Setting aside the historical origins that gave rise to inherited wealth, another subject for discussion later, reward used to be related to value. Those that worked extra hard, those who took risk, those that had exceptional skills, they were rewarded proportionately. Nowadays a footballer or a 'celebrity' with media ranking can claim silly monies whilst the A&E nurse, the scientist with ten years research, the craftsman with a life long skill, the soldier, the Brain Surgeon are paid, in relative terms piffling amounts. No fair rewards here. Our core values have been turned topsy-turvy by international financial backgammon, betting on south-sea bubbles of huge proportions. How do we get a reality check?
Thread 2
The theory goes that in a free market, supply and demand will level out salaries, so the most numerous tasks with large numbers of people able to carry them out will be paid least and the tasks where there are few specialists persons able to carry them out will become the best paid. So why aren't we inundated with would be footballers, stock market traders and TV presenters and why are science teachers in such short supply? It is not, probably never has been, a free market. For many good reasons, pay restraints and thresholds or freezes, union or public service comparability, market norms and a host of other well intentioned interventions have removed the self-correcting mechanisms that were supposed to work. We ineptly fix salary levels bolstered by claims of fair pay. Plus 'funny money' generated by share values or media ratings have totally distorted beyond any rationale, the right price for the job. We need a re-think.
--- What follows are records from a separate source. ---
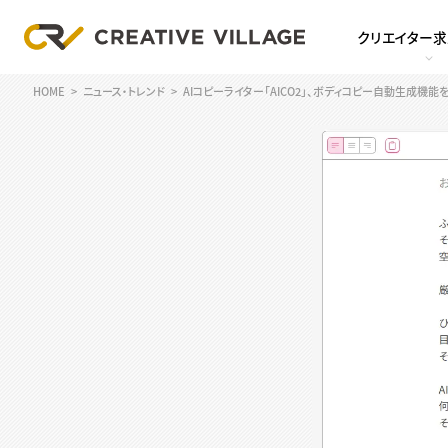
クリエイター
HOME
ニュース・トレンド
AIコピーライター「AICO2」、ボディコピー自動生成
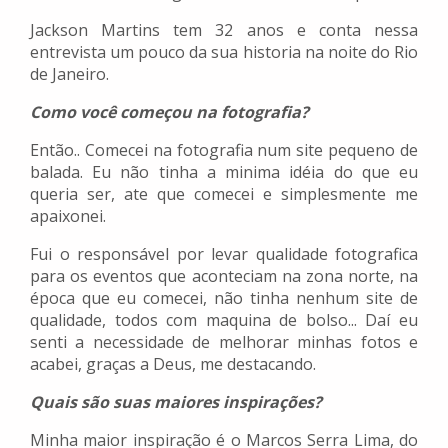
Jackson Martins tem 32 anos e conta nessa
entrevista um pouco da sua historia na noite do Rio
de Janeiro.
Como você começou na fotografia?
Então.. Comecei na fotografia num site pequeno de
balada. Eu não tinha a minima idéia do que eu
queria ser, ate que comecei e simplesmente me
apaixonei.
Fui o responsável por levar qualidade fotografica
para os eventos que aconteciam na zona norte, na
época que eu comecei, não tinha nenhum site de
qualidade, todos com maquina de bolso... Daí eu
senti a necessidade de melhorar minhas fotos e
acabei, graças a Deus, me destacando.
Quais são suas maiores inspirações?
Minha maior inspiração é o Marcos Serra Lima, do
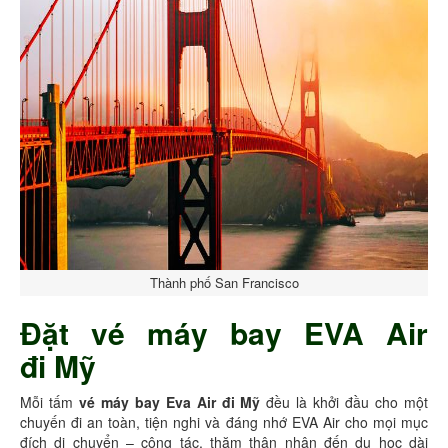
Thành phố San Francisco
Đặt vé máy bay EVA Air
đi Mỹ
Mỗi tấm
vé máy bay Eva Air đi Mỹ
đều là khởi đầu cho một
chuyến đi an toàn, tiện nghi và đáng nhớ EVA Air cho mọi mục
đích di chuyển – công tác, thăm thân nhân đến du học dài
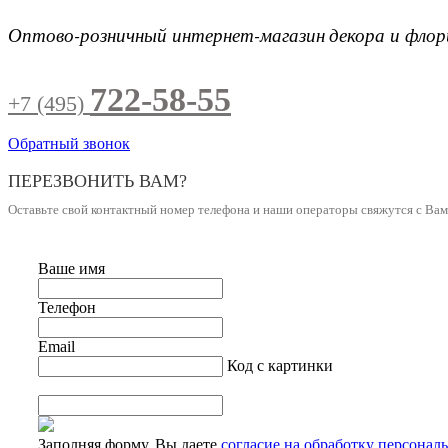
Оптово-розничный интернет-магазин
декора и фло
722-58-55
+7 (495)
Обратный звонок
ПЕРЕЗВОНИТЬ ВАМ?
Оставьте свой контактный номер телефона и наши операторы свяжутся с Ва
Ваше имя
Телефон
Email
Код с картинки
Заполняя форму, Вы даете
согласие на обработку персонал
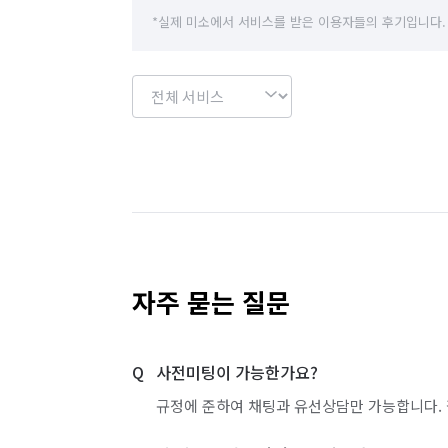
*실제 미소에서 서비스를 받은 이용자들의 후기입니다.
자주 묻는 질문
사전미팅이 가능한가요?
규정에 준하여 채팅과 유선상담만 가능합니다. 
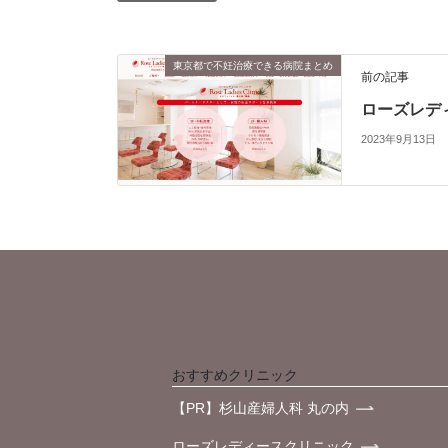
東京都で不妊治療できる病院まとめ
前の記事
ローズレデ
2023年9月13日
おすすめクリニック
【PR】杉山産婦人科 丸の内
ローズレディースクリニック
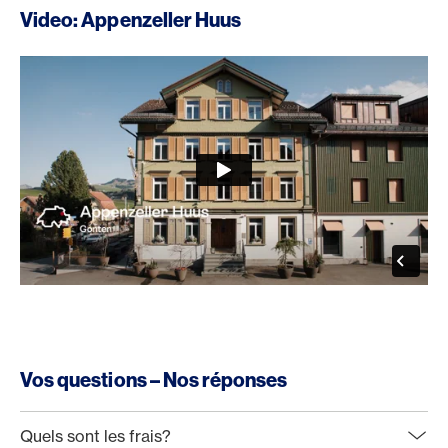
Video: Appenzeller Huus
Vos questions – Nos réponses
Quels sont les frais?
Thread 3The stroke of genius was PAYE! The huge working underbelly of society was locked into a system that scrupulously, ruthlessly and efficiently took money at source and paid it to the state. There was no escape, if you were salaried, as most were. A large income without effort was guaranteed to the State, leaving it time to go the merry-go-round with those not on PAYE stopping off one tax avoidance bolt hole before stopping off the next in an never-ending cycle. Those with payed little tax, those without paid in full.
Times are changing, those in employment, those receiving regular full salaries are ever diminishing proportions of society. Employed work as a main source of State tax revenue has to be re-thought. Even VAT, the tax on already taxed income, is due a re-think when goods can be sourced with ease from around the world. National boundaries are fast becoming meaningless.
Thread 4
We must stop apologising for having lost our Empire, for having been brought to our knees by USofA, for having been a colonising nation for once having been a world player.
We are a great tolerant and inclusive nation, densely populated from richly diverse origins and offering a wealth of talent and commercial opportunities. Those that want to live amongst us are most welcomed but must pay their way, those that invest with us are will be shielded from payment proportionate to the degree and length of their investment and those that want to just sell into our market are welcomed but will have to negotiate an access to our market relative to the profits taken out of it.
We must learn to have confidence in ourselves as a Nation and to capitalise on the benefits of being such a great trading opportunity for the world. The free-booters can live elsewhere, we can manage just fine without them. Those that do have a rare ability or bring special honed skills or expertise and generate income or investment in the Nations future shall be rewarded proportionately above their fellows at the expense of those that generate large incomes for a narrow sector of society by using few skills or investment in our future.